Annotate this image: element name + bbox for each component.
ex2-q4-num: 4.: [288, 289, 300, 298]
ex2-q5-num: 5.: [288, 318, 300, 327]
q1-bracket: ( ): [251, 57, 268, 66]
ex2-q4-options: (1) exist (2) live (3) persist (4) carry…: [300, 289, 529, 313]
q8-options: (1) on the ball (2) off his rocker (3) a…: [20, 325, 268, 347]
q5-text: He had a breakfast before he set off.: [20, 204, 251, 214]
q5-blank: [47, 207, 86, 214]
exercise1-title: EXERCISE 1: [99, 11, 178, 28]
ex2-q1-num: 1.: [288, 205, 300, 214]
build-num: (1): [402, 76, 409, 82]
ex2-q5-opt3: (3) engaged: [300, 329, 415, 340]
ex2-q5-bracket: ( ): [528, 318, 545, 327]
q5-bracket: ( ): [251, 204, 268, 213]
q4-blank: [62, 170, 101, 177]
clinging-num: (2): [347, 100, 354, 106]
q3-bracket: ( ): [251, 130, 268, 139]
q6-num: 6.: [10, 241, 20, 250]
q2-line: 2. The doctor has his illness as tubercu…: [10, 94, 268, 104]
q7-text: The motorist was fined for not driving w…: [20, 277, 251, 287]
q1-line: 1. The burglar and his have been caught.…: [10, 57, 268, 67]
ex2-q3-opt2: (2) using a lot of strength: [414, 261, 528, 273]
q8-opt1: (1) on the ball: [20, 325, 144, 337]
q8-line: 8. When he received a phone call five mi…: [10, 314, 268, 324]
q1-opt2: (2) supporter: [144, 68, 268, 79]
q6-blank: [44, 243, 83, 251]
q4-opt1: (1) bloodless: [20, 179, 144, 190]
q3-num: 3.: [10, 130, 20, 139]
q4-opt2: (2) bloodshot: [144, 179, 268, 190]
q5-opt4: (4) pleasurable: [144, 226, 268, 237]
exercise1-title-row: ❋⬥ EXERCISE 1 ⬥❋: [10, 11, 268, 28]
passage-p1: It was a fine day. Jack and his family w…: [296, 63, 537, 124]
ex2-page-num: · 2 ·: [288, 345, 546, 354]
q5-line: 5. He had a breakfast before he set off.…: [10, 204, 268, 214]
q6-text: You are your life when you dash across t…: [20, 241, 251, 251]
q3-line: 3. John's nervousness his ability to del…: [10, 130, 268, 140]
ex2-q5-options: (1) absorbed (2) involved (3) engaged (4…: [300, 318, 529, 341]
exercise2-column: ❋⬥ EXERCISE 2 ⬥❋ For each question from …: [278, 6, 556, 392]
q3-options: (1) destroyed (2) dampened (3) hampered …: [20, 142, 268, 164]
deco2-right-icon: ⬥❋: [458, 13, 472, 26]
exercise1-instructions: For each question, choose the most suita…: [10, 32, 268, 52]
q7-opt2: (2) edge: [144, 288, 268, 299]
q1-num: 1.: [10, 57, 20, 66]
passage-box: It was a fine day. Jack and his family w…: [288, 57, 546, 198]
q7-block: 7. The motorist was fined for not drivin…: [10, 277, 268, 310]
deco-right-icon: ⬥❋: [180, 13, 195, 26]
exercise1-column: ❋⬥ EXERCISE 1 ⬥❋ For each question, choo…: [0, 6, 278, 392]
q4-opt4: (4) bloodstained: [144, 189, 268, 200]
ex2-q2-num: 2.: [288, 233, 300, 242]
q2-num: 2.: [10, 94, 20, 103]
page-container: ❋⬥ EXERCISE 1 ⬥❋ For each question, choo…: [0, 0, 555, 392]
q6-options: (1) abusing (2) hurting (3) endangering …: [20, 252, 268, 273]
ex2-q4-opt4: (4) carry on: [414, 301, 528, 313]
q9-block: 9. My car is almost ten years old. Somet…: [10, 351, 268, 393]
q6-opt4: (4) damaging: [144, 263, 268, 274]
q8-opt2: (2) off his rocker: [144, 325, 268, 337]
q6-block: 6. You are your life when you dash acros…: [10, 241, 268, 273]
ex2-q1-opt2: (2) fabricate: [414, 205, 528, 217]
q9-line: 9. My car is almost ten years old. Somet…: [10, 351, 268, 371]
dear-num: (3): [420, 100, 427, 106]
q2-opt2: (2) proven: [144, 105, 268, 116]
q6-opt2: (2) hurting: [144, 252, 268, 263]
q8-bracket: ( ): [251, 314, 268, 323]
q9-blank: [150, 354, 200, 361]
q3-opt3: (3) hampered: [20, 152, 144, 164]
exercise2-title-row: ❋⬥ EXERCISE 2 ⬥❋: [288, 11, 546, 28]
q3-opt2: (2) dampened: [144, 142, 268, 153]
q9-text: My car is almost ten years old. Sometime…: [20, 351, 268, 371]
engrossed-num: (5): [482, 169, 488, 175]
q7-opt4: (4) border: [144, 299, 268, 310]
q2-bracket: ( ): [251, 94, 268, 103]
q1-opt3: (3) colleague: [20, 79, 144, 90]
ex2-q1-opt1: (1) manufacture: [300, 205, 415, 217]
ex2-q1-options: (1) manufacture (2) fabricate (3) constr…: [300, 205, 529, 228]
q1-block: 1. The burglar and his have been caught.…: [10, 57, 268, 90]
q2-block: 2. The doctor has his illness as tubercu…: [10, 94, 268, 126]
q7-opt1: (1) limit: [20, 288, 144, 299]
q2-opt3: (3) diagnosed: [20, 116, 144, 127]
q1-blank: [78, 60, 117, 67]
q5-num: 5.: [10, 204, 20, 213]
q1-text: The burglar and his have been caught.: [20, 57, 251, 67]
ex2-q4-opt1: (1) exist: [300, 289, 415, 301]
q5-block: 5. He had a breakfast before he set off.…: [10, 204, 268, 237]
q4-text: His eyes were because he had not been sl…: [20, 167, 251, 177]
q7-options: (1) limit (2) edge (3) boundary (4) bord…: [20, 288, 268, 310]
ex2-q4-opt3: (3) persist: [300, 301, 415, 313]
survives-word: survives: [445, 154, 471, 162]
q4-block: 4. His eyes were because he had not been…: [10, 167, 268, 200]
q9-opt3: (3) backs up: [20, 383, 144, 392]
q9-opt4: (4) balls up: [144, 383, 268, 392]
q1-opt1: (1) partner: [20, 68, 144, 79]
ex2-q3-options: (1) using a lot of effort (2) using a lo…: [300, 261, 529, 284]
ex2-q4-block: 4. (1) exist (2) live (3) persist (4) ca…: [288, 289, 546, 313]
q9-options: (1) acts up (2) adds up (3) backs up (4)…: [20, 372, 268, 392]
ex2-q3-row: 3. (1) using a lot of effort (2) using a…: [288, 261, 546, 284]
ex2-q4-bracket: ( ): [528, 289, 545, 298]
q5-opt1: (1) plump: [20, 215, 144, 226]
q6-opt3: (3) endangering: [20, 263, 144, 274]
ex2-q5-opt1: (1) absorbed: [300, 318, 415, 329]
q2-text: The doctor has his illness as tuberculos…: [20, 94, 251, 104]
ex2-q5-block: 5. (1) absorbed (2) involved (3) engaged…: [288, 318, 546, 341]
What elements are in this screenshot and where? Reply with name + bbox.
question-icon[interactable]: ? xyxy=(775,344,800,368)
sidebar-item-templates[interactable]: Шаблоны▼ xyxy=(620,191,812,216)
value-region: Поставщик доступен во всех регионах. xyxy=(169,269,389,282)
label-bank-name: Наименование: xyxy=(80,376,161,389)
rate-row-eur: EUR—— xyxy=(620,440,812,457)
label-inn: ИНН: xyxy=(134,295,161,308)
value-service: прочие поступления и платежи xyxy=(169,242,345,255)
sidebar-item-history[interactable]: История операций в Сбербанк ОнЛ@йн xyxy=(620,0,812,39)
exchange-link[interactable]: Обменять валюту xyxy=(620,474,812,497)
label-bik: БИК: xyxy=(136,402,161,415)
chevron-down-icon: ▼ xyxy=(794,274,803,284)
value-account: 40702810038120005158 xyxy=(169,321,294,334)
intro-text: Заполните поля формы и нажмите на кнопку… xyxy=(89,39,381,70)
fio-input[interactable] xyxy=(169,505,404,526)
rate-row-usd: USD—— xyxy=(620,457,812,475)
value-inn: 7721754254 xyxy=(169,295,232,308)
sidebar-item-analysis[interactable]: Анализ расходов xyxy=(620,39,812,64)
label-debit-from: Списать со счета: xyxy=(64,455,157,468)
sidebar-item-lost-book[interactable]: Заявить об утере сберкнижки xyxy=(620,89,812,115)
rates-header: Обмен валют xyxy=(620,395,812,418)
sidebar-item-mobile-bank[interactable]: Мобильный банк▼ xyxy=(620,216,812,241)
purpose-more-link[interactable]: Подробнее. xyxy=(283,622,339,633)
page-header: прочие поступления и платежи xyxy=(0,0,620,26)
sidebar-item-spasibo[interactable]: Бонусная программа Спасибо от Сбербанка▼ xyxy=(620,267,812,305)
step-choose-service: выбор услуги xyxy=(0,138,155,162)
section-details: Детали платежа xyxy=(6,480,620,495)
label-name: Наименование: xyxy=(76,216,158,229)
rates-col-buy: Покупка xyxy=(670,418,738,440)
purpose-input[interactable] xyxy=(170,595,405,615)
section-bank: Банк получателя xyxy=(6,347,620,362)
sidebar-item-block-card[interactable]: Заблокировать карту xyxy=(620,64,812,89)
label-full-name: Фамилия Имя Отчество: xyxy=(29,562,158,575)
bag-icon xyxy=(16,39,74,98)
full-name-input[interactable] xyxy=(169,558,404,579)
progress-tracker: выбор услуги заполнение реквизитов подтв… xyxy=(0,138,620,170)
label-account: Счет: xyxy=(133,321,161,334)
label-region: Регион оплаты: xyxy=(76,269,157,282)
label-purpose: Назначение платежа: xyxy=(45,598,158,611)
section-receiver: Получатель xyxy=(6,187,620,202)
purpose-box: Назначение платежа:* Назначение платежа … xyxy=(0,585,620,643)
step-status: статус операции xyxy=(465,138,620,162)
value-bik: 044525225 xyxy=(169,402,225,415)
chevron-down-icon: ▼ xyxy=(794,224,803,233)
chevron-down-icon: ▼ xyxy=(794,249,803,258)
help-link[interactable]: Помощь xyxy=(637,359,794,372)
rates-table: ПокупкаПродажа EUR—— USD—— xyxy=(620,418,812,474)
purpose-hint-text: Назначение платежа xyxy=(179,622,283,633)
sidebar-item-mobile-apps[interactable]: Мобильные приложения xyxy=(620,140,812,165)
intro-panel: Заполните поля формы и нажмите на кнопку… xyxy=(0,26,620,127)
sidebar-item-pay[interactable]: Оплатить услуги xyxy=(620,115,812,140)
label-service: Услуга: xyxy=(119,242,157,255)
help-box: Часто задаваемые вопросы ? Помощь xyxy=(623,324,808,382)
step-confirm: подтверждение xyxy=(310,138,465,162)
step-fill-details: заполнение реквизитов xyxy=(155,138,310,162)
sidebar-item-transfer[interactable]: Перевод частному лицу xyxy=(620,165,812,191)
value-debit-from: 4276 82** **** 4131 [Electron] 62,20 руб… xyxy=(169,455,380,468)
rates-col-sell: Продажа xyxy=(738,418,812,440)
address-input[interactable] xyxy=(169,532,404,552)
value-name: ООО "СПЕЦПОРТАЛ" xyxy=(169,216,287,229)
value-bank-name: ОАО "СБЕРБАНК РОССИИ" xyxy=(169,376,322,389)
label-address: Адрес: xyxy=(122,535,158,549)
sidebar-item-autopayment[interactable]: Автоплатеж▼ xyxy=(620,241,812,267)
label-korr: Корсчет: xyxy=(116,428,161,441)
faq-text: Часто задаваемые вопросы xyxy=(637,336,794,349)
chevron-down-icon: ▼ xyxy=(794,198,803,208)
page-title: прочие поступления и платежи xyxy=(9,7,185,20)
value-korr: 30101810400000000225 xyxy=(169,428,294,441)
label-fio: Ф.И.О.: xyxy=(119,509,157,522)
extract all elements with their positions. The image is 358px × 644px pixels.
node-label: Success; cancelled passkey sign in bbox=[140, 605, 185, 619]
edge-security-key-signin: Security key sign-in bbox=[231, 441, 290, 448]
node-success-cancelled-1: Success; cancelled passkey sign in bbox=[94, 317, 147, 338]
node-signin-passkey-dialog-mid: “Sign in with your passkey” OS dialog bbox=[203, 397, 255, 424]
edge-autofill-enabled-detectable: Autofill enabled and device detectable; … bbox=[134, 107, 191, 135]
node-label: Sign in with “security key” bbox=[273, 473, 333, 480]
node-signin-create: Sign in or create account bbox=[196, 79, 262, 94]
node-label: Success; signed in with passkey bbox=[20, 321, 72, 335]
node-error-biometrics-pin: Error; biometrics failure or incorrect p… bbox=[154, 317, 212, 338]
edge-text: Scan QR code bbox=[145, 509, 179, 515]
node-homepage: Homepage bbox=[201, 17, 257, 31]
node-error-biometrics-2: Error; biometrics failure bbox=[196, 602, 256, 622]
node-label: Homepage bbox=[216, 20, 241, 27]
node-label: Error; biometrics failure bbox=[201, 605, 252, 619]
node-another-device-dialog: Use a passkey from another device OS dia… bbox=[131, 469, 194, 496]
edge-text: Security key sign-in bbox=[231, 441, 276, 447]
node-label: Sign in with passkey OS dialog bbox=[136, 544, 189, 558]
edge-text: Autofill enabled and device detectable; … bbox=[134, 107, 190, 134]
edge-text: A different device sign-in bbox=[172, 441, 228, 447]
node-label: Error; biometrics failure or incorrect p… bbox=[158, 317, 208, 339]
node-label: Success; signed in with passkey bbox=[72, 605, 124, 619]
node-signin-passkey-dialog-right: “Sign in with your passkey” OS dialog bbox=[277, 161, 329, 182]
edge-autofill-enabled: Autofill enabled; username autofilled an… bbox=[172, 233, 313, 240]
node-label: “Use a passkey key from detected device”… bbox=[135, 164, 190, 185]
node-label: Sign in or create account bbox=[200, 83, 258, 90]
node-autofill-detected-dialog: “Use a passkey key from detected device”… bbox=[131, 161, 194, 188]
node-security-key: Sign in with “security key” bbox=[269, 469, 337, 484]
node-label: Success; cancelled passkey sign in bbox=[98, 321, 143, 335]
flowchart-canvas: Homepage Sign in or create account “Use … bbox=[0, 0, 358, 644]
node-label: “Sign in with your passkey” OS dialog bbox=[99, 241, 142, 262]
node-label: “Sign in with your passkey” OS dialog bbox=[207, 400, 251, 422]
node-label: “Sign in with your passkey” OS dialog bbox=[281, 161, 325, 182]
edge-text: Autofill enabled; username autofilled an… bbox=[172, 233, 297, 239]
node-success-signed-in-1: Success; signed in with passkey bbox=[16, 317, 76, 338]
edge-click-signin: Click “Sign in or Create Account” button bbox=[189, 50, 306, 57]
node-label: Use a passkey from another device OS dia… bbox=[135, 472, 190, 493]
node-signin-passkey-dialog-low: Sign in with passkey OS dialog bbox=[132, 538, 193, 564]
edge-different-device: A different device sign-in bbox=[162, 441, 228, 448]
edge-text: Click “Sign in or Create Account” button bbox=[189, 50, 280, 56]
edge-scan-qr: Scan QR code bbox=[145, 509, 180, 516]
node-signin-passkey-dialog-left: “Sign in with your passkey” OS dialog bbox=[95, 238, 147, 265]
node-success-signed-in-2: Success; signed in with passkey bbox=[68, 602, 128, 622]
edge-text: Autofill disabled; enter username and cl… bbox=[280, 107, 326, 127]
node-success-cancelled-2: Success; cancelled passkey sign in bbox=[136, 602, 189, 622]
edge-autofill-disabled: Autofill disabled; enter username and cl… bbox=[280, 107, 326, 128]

__________

--- DIRECTIONS ---
Search the entries for the string "dampened" and copy each line where it occurs.

--- OUTPUT FOR THIS TASK ---
q3-options: (1) destroyed (2) dampened (3) hampered …: [20, 142, 268, 164]
q3-opt2: (2) dampened: [144, 142, 268, 153]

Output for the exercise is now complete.